Is there a question of Taiwan in international law?

In 1949 the civil war in China concluded as a matter of fact with the complete control of mainland by the armies of the Communist Party, which established the People’s Republic (PRC). The nationalist army made itself strong in the island of Taiwan –a territory largely inhabited by the Hakka and Fulkien Taiwanese which had been under Japanese rule until 1945–, where it established the Republic of China. The division of China became one of the pivots of Cold War politics. During the Cold War both governments claimed to be the legitimate China. The recognition of the PRC by a majority of the international community after 1971, when it also took over the ROC’s seat in the United Nations, and the establishment of democracy in Taiwan in 1988, gave a new dimension to the conflict, as a pro-independence movement transformed the political discourse in the island and began to redefine its international claims. The PRC, which remains a one-party state, has also made a paramount principle of the one-China concept, and it threatens to use force against Taiwan if it proclaims independence. After the victory of the independence party in the Taiwanese elections of March 2000, the new government in Taipei might accordingly terminate the Republic’s official commitment to one-China. Is there a question of Taiwan in international law? Does Taiwan have a right of independence?
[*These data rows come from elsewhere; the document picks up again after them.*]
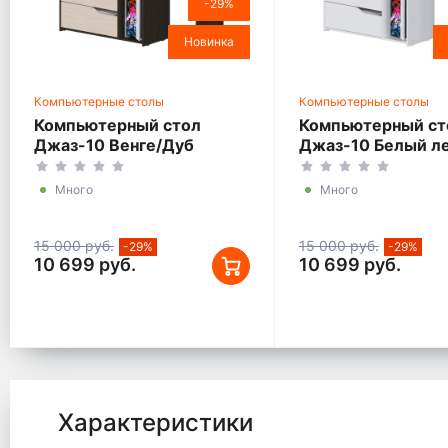
-29%
Новинка
Компьютерные столы
Компьютерные столы
Компьютерный стол
Компьютерный ст
Джаз-10 Венге/Дуб
Джаз-10 Белый л
молочный левый
Много
Много
15 000 руб.
15 000 руб.
-29%
-29%
10 699 руб.
10 699 руб.
Характеристики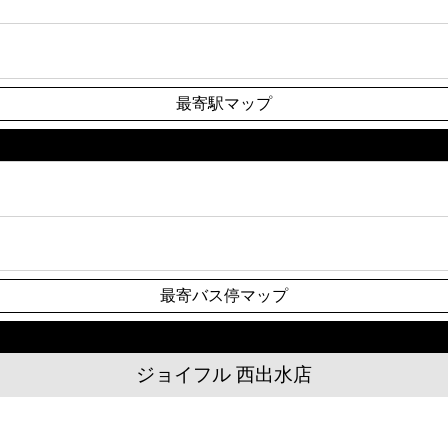
最寄駅マップ
最寄バス停マップ
ジョイフル 西出水店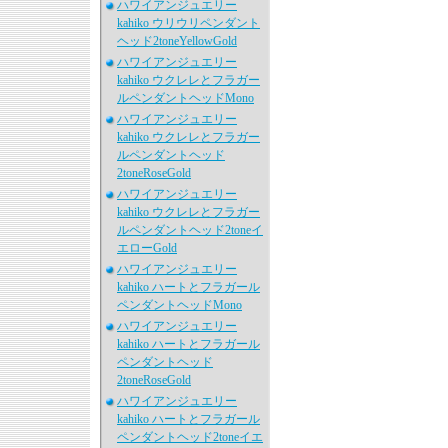
ハワイアンジュエリー
kahiko ウリウリペンダント
ヘッド2toneYellowGold
ハワイアンジュエリー
kahiko ウクレレとフラガー
ルペンダントヘッドMono
ハワイアンジュエリー
kahiko ウクレレとフラガー
ルペンダントヘッド
2toneRoseGold
ハワイアンジュエリー
kahiko ウクレレとフラガー
ルペンダントヘッド2toneイ
エローGold
ハワイアンジュエリー
kahiko ハートとフラガール
ペンダントヘッドMono
ハワイアンジュエリー
kahiko ハートとフラガール
ペンダントヘッド
2toneRoseGold
ハワイアンジュエリー
kahiko ハートとフラガール
ペンダントヘッド2toneイエ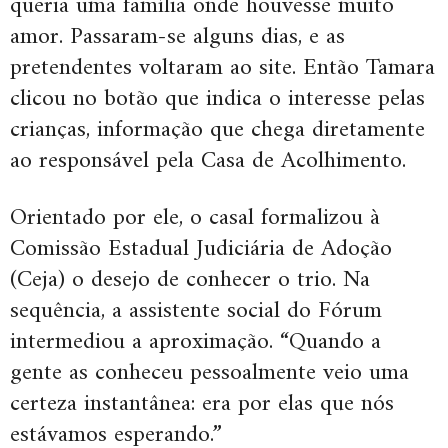
queria uma família onde houvesse muito
amor. Passaram-se alguns dias, e as
pretendentes voltaram ao site. Então Tamara
clicou no botão que indica o interesse pelas
crianças, informação que chega diretamente
ao responsável pela Casa de Acolhimento.
Orientado por ele, o casal formalizou à
Comissão Estadual Judiciária de Adoção
(Ceja) o desejo de conhecer o trio. Na
sequência, a assistente social do Fórum
intermediou a aproximação. “Quando a
gente as conheceu pessoalmente veio uma
certeza instantânea: era por elas que nós
estávamos esperando.”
Does the PRC government on the contrary have a right to maintain the unity of China? Can Beijing adopt any policy, including the use of force, to assert such a right (assuming it has it)? May Taipei and Beijing have other stronger international obligations than those related to their respective interests in the dispute? Is there an obligation to self-government, or to democracy, under international law, which may bind both parties to the conflict in order to achieve a just and peaceful settlement of the conflict? What are the interests and the obligations of the international community in this conflict?